HI Tracey - I’ve bought a folding height adjustable stick but I haven’t used it yet because I feel embarrassed! I walked down town today (about 5 mins at pre MS speed) which was not too bad, but getting back up the hill was quite a struggle. Last year (before dx) when we were away on hols I took my Dad’s walking stick (he died several years ago) and using it was OK because I wasn’t going to meet anyone I knew and - surprise surprise - it was a great help! I couldn’t have walked around as much as I did without it - so why is it so difficult to use the foldable stick (which can be hidden away in my bag when not in use) that I’ve bought for me? Daft isn’t it? Hope it helps to know you’re not the only one struggling to get your head round using a walking stick and hope you’re able to ‘give it a go’ sometime soon.

Hugs,

Hazel

Hi Vicky and Hazel

It’s silly, isn’t it. I have weaved my way home a few times now and giggled my head off when the wind was strong and blew me off course even more than usual so I’m sure my reputation is completely shot in this neighbourhood. (My previous neighbour had reported to her son and husband that I was drunk at 3.15pm when I had the slurred speech until 3 days later I was hospitalised and she realised I was ill!) I don’t care if they think I am drunk but I care if they see me with a stick - even I can’t work out what is going on in my head!! I have told my next-door-neighbour that I have MS just last weekend just last weekend and it wasn’t such a big deal. They have health problems (of course, as they are late 70s - 80 ish) but just shrugged and said ‘we all have our crosses to bear’. They did ask what it was and I explained in very simplistic terms for them and they said it sounded horrible but they were glad I was okay at the moment. (I was actually telling them as I knew things were getting worse and thought it would be a huge shock if they saw me at my worst!).

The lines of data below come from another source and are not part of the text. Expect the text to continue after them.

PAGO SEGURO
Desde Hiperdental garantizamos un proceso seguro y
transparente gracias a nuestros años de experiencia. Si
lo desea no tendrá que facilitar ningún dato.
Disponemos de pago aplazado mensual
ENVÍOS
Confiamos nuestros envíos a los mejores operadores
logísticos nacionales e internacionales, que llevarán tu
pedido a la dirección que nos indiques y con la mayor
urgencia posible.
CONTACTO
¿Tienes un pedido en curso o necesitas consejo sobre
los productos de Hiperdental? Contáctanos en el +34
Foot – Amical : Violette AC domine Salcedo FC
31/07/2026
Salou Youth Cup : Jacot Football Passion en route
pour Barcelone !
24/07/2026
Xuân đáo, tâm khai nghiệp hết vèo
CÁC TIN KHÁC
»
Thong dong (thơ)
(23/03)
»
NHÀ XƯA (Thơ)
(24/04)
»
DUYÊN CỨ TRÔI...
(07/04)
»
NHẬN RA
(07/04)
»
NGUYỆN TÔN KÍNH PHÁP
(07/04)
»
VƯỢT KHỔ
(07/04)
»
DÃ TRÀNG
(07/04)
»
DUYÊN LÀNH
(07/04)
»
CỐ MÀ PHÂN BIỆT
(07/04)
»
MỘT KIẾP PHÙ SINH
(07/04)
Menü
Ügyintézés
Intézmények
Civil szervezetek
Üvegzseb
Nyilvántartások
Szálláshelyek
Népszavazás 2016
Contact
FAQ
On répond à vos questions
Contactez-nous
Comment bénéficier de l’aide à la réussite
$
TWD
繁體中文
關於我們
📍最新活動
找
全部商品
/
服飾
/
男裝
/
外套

I’m sure I would be fine using a stick where no-one knew me, just like I don’t mind wearing a bikini on holiday but wouldn’t dare to do so on the beach in my home town! Maybe I need counselling for lots of areas in my life …

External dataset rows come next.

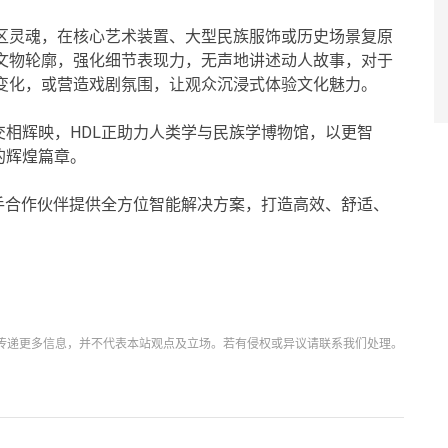
展区灵魂，在核心艺术装置、大型民族服饰或历史场景复原
文物轮廓，强化细节表现力，无声地讲述动人故事，对于
变化，或营造戏剧氛围，让观众沉浸式体验文化魅力。
相辉映，HDL正助力人类学与民族学博物馆，以更智
的辉煌篇章。
手合作伙伴提供全方位智能解决方案，打造高效、舒适、
传递更多信息，并不代表本站观点及立场。若有侵权或异议请联系我们处理。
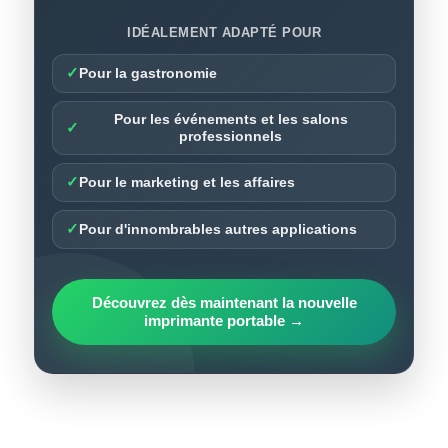
IDÉALEMENT ADAPTÉ POUR
✓
Pour la gastronomie
Pour les événements et les salons
✓
professionnels
✓
Pour le marketing et les affaires
✓
Pour d'innombrables autres applications
Découvrez dès maintenant la nouvelle
imprimante portable →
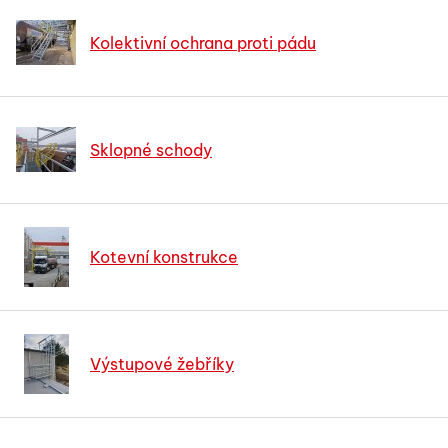
Kolektivní ochrana proti pádu
Sklopné schody
Kotevní konstrukce
Výstupové žebříky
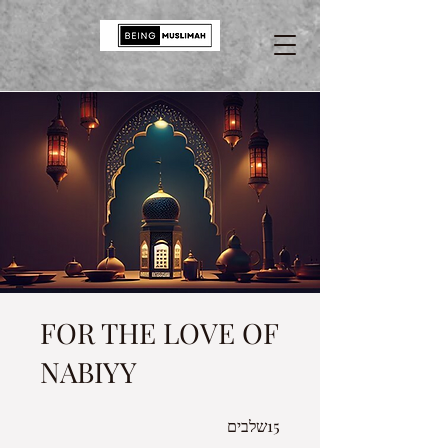
FOR THE LOVE OF
NABIYY
15
15 שלבים
שלבים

I intend to practise with the stick over the weekend and if I think it helps and I don’t look more stupid with one than without then I shall use it. I’m sure it’s better to look daft with a stick than look daft laying on the floor. I’m not too bad indoors where the floors are smooth but outside is a whole different matter, just the slightest little bump or incline and it throws me off balance or causes me to stumble a bit at the moment so if a stick helps, I’ll cope with the embarrassment. It can only last so long surely?